強い風がアヤメの顔から長い髪へとすり抜けていく。湿気を含んだ風はあまり心地良いとは言えないが、それでもここ連日が暑すぎた。内水効果で気温が下がり、太陽も隠れている今が散歩をするにはちょうどいい。水たまりをパチャパチャさせながら歩いていると、公園に差し掛かったあたりで後ろから呼ぶ声が聞こえた。
「アヤメさーん!!」
それは同じクラスの橘奏斗だった。奏斗はみんなが校庭でサッカーをしている時に飼育小屋にこもって動物たちの世話をしているような内気な男の子だ。それなのに夏休み前に転校してきたばかりアヤメは、なぜか奏斗に気に入られてしまっている。
アヤメには女子の友達がひとりもいない。それは彼女が小学5年生のわりに大人びていて近寄り難いのが原因だったが、奏斗は夏休み中もアヤメをみつけてはことあるごとに声をかけていた。
「そんなに走らなくても逃げないのに」
額に汗をかきながら走ってきた奏斗にアヤメは冷めた口調で言う。それでも彼は気にせずにニコニコと笑っていた。
「昨日おばあちゃんちに泊まって、チョコをたくさんもらったんだ! その帰り道にアヤメさんが見えたから」
たしかに奏斗の持つビニール袋の中にはにハートや星型のチョコがたくさん入っていた。
「これアヤメさんにあげるよ。女の子はチョコが好きでしょ? 早く渡さないと溶けちゃうと思って急いできたんだ」
ビニール袋を差し出されたアヤメは渋々それを受け取った。
『私、チョコは食べられないんだよね』
心の中ではそう思いながらも「ありがとう」と言うと奏斗は嬉しそうだった。食べられなくてもこうして受け取ってお礼を言う。それが大事だとわかったのはつい先日のことだった。
「僕、これから舞ちゃんに本を貸す約束なんだ。よかったらアヤメさんも来ない?」
アヤメは奏斗の誘いに苦い顔をした。舞は奏斗の一つ年上の幼馴染だ。一度、誘いについて行ったことがあるが、何が楽しいのか一緒にいてもそれぞれが好きな本を読んでいるだけだった。でも行きたくない理由はそれではない。
アヤメは舞の顔を思い出した。それは舞が焼いてきたクッキーを『食べられないから』と突き返した時の顔だ。マイはかわいらしくラッピングされたクッキーを握りしめて、がっかりとした顔をしていた。よほどショックだったのか、それから舞はアヤメと一言も口をきかなかった。その時、本に夢中になっていた奏斗はふたりの間でそんなことがあったなど知らない。アヤメはあれから会っていない舞にどう接すればいいのか分からなかったのだ。
「今は散歩をしたい気分なの」
アヤメがそう言うと奏斗はまゆ毛をハの字にして残念がった。
「そっか、残念。舞ちゃんもアヤメさんに会いたがっていたんだよ。また今度遊ぼうね!」
手を振りながら小さくなっていく奏斗の背中を見送って、ひとり残されたアヤメはふと公園を見た。濡れて遊具の使えない公園には誰もいない。公園に植えられた木々は風が吹くたびにその葉に付いた水滴を散らしていた。

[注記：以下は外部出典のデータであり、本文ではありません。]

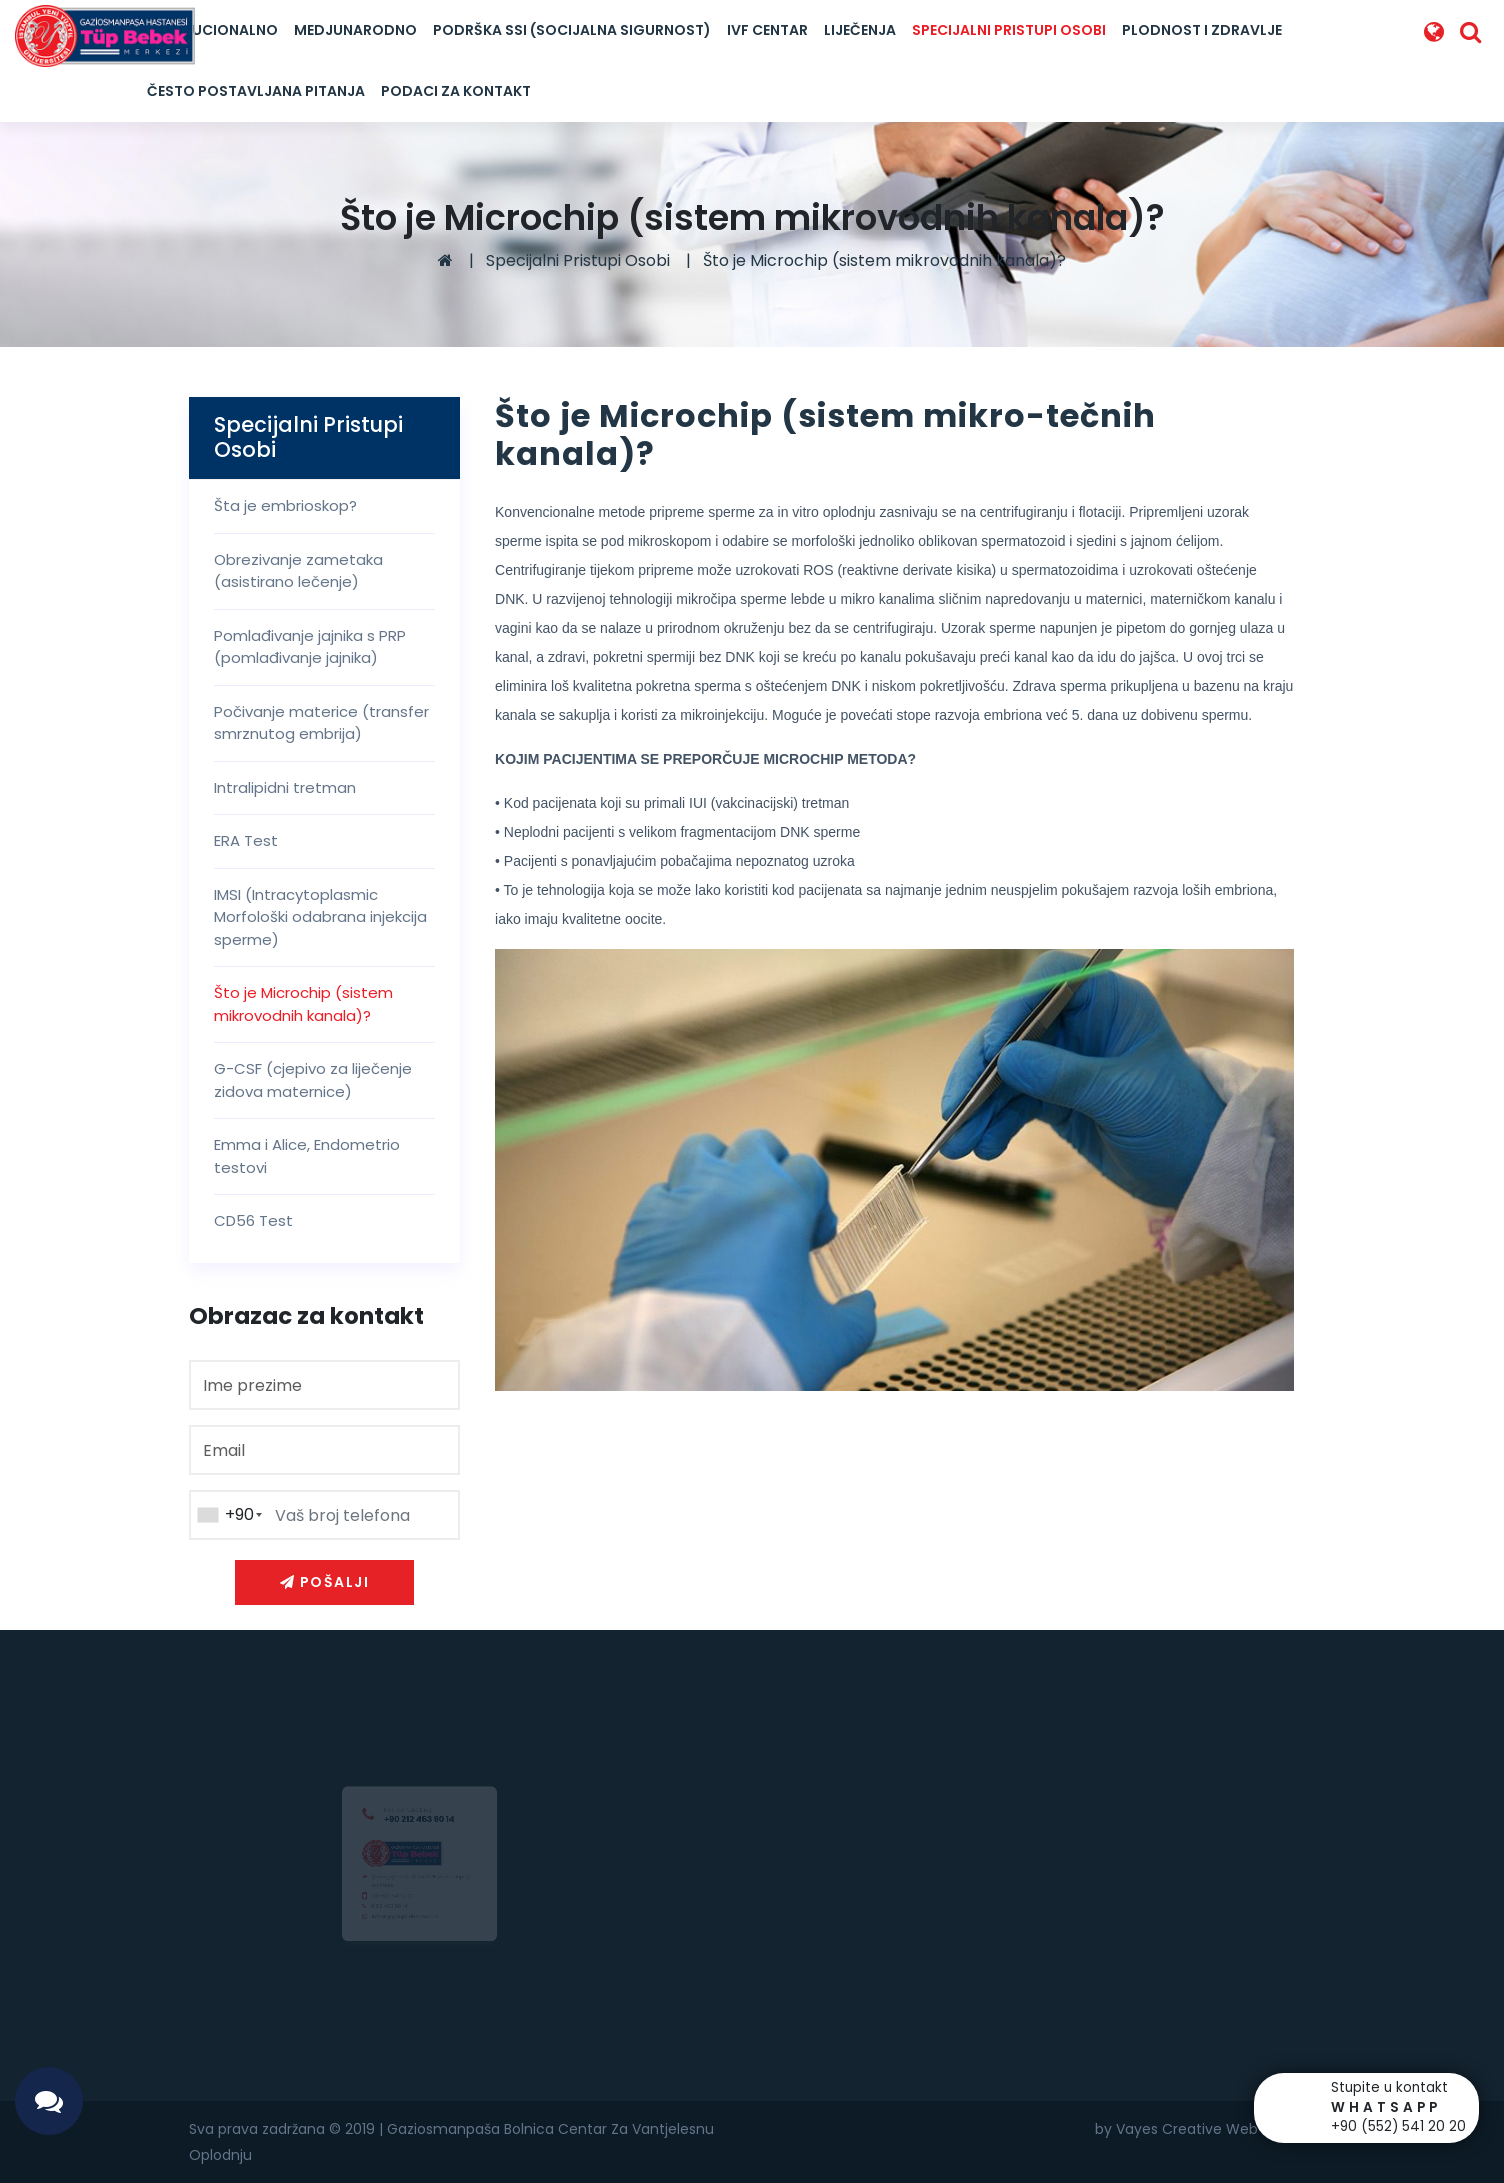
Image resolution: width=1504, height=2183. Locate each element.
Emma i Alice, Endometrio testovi (307, 1156)
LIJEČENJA (860, 30)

「無視していたくせにまた会いたいとか意味がわかんない」
アヤメは心の中がモヤモヤするのが腹立たしかった。砂利が敷き詰められた公園の中をズンズンと歩き、木の下で止まる。そこだけが砂利ではなく土が盛られていて、茶色の大きな水たまりができていた。
アヤメはむしゃくしゃする気持ちをぶつけるように足で水たまりを勢いよく踏みつけると、泥水はしぶきをあげてアヤメの身体にふりそそぐ。しかし泥水を浴びながら、彼女の口元にはニッと笑みが浮かんでいた。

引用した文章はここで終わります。